__Work to be completed__:
From first line to last, output the records below exactly.

__Data excerpts__:
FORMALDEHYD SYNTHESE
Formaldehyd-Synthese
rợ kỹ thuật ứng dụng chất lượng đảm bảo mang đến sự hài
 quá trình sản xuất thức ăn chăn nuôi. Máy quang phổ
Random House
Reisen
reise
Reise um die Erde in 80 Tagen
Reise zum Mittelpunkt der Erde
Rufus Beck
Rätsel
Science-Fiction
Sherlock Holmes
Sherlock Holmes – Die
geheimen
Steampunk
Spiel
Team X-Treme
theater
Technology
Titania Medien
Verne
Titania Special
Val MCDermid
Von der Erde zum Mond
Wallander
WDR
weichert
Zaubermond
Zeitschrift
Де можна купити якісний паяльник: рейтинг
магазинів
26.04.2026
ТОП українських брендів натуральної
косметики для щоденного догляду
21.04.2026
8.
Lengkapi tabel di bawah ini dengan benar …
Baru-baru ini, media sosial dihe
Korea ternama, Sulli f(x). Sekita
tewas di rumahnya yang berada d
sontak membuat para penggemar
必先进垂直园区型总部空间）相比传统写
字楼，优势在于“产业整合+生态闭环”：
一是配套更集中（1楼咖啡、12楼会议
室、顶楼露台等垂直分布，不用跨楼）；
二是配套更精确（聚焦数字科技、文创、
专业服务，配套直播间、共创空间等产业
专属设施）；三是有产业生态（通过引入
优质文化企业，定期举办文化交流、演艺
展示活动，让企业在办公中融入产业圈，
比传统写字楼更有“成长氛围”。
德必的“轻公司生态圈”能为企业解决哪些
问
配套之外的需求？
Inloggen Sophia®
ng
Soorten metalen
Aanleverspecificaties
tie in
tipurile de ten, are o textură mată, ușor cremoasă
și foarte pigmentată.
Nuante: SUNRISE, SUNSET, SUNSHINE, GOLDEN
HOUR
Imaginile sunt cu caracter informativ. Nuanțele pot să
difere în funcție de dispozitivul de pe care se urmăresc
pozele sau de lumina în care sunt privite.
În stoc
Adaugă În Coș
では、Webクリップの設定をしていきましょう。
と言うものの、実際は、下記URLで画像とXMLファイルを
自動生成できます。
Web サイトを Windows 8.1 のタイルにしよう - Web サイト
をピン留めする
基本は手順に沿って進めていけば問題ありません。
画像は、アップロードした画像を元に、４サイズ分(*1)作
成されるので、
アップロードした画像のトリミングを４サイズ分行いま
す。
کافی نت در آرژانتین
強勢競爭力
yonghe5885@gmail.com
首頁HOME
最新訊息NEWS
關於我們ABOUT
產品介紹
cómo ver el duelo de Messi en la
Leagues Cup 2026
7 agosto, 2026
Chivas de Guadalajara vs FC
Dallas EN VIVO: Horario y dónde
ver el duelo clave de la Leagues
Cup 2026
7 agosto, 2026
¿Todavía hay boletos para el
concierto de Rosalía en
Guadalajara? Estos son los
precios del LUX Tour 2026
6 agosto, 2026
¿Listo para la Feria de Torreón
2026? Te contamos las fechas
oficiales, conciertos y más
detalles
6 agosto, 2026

__Result__:
FORMALDEHYD SYNTHESE
Formaldehyd-Synthese
rợ kỹ thuật ứng dụng chất lượng đảm bảo mang đến sự hài
 quá trình sản xuất thức ăn chăn nuôi. Máy quang phổ
Random House
Reisen
reise
Reise um die Erde in 80 Tagen
Reise zum Mittelpunkt der Erde
Rufus Beck
Rätsel
Science-Fiction
Sherlock Holmes
Sherlock Holmes – Die
geheimen
Steampunk
Spiel
Team X-Treme
theater
Technology
Titania Medien
Verne
Titania Special
Val MCDermid
Von der Erde zum Mond
Wallander
WDR
weichert
Zaubermond
Zeitschrift
Де можна купити якісний паяльник: рейтинг
магазинів
26.04.2026
ТОП українських брендів натуральної
косметики для щоденного догляду
21.04.2026
8.
Lengkapi tabel di bawah ini dengan benar …
Baru-baru ini, media sosial dihe
Korea ternama, Sulli f(x). Sekita
tewas di rumahnya yang berada d
sontak membuat para penggemar
必先进垂直园区型总部空间）相比传统写
字楼，优势在于“产业整合+生态闭环”：
一是配套更集中（1楼咖啡、12楼会议
室、顶楼露台等垂直分布，不用跨楼）；
二是配套更精确（聚焦数字科技、文创、
专业服务，配套直播间、共创空间等产业
专属设施）；三是有产业生态（通过引入
优质文化企业，定期举办文化交流、演艺
展示活动，让企业在办公中融入产业圈，
比传统写字楼更有“成长氛围”。
德必的“轻公司生态圈”能为企业解决哪些
问
配套之外的需求？
Inloggen Sophia®
ng
Soorten metalen
Aanleverspecificaties
tie in
tipurile de ten, are o textură mată, ușor cremoasă
și foarte pigmentată.
Nuante: SUNRISE, SUNSET, SUNSHINE, GOLDEN
HOUR
Imaginile sunt cu caracter informativ. Nuanțele pot să
difere în funcție de dispozitivul de pe care se urmăresc
pozele sau de lumina în care sunt privite.
În stoc
Adaugă În Coș
では、Webクリップの設定をしていきましょう。
と言うものの、実際は、下記URLで画像とXMLファイルを
自動生成できます。
Web サイトを Windows 8.1 のタイルにしよう - Web サイト
をピン留めする
基本は手順に沿って進めていけば問題ありません。
画像は、アップロードした画像を元に、４サイズ分(*1)作
成されるので、
アップロードした画像のトリミングを４サイズ分行いま
す。
کافی نت در آرژانتین
強勢競爭力
yonghe5885@gmail.com
首頁HOME
最新訊息NEWS
關於我們ABOUT
產品介紹
cómo ver el duelo de Messi en la
Leagues Cup 2026
7 agosto, 2026
Chivas de Guadalajara vs FC
Dallas EN VIVO: Horario y dónde
ver el duelo clave de la Leagues
Cup 2026
7 agosto, 2026
¿Todavía hay boletos para el
concierto de Rosalía en
Guadalajara? Estos son los
precios del LUX Tour 2026
6 agosto, 2026
¿Listo para la Feria de Torreón
2026? Te contamos las fechas
oficiales, conciertos y más
detalles
6 agosto, 2026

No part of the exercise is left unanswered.